CauseNet Source Code for Analysis & Extraction

This source code forms the basis for our CIKM 2020 paper CauseNet: Towards a Causality Graph Extracted from the Web. The code is divided into two components: one component for analyzing the graph and another component for extracting the graph from the web. The final graph can be downloaded from causenet.org.
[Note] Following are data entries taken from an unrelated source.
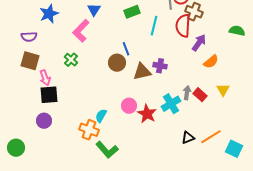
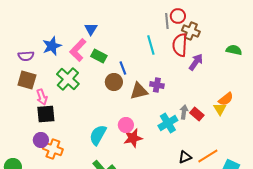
green rectangle: (132, 12) -> (99, 56), moved, turned 49
blue star: (49, 14) -> (52, 46), moved
cyan line: (154, 26) -> (151, 45), turned -30
green cross: (71, 60) -> (68, 79), size x1.6
orange semicircle: (211, 62) -> (226, 99), moved
red star: (147, 114) -> (133, 138), moved, turned 30
cyan semicircle: (101, 116) -> (98, 135), size x1.5
orange cross: (89, 130) -> (53, 149), moved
When using the code, please make sure to refer to it as follows:

@inproceedings{heindorf2020causenet,
  author    = {Stefan Heindorf and
               Yan Scholten and
               Henning Wachsmuth and
               Axel-Cyrille Ngonga Ngomo and
               Martin Potthast},
  title     = {CauseNet: Towards a Causality Graph Extracted from the Web},
  booktitle = {{CIKM}},
  publisher = {{ACM}},
  year      = {2020}
}

Overview

Project structure

We assume the following project structure:

CIKM-20/
├── java
│    ├── bootstrapping
│    └── extraction
├── notebooks
│   ├── 01-concept-spotting
│   │   ├── 01-texts-training.ipynb
│   │   ├── 02-texts-spotting-wikipedia.ipynb
│   │   ├── 03-texts-spotting-clueweb.ipynb
│   │   ├── 04-infoboxes-training.ipynb
│   │   ├── 05-infoboxes-spotting.ipynb
│   │   ├── 06-lists-training.ipynb
│   │   └── 07-lists-spotting.ipynb
│   ├── 02-graph-construction
│   │   └── 01-graph-construction.ipynb
│   ├── 03-graph-analysis
│   │   ├── 01-knowledge-bases-overview.ipynb
│   │   └── 02-graph-statistics.ipynb
│   └── 04-graph-evaluation
│       ├── 01-graph-evaluation-precision.ipynb
│       ├── 02-qa-corpus-construction.ipynb
│       └── 03-graph-evaluation-recall.ipynb
└── data/
    ├── bootstrapping
    │   ├── 0-instances
    │   ├── 0-patterns
    │   ├── 1-instances
    │   ├── 1-patterns
    │   ├── 2-instances
    │   ├── 2-patterns
    │   └── seeds.csv
    ├── question-answering/
    ├── causality-graphs/
    │   ├── extraction
    │   │   ├── clueweb
    │   │   └── wikipedia
    │   ├── spotting
    │   │   ├── clueweb
    │   │   └── wikipedia
    │   ├── integration
    │   ├── causenet-full.jsonl.bz2
    │   ├── causenet-precision.jsonl.bz2
    │   └── causenet-sample.json
    ├── categorization
    ├── random
    ├── concept-spotting
    │   ├── infoboxes
    │   ├── lists
    │   └── texts
    ├── flair-models
    │   ├── infoboxes
    │   ├── lists/
    │   └── texts/
    ├── lucene-index/
    └── external
        ├── extraction-sources
        │   ├── clueweb12
        │   └── wikipedia
        ├── knowledge-bases
        │   ├── conceptnet-assertions-5.6.0.csv
        │   ├── freebase-rdf-latest.gz
        │   └── wikidata-20181001-all.json.bz2
        ├── msmarco
        ├── nltk
        ├── stop-word-lists
        ├── spacy
        └── stanfordnlp

Prerequisites

We recommend Miniconda for easy installation on many platforms.

Create new environment:
conda env create -f environment.yml
Activate environment:
conda activate cikm20-causenet
Install Kernel:
python -m ipykernel install --user --name cikm20-causenet --display-name cikm20-causenet
Start Jupyter:
jupyter notebook

CauseNet: Analysis

The code was tested with Python 3.7.3, under Linux 4.9.0-8-amd64 with 16 cores and 256 GB RAM.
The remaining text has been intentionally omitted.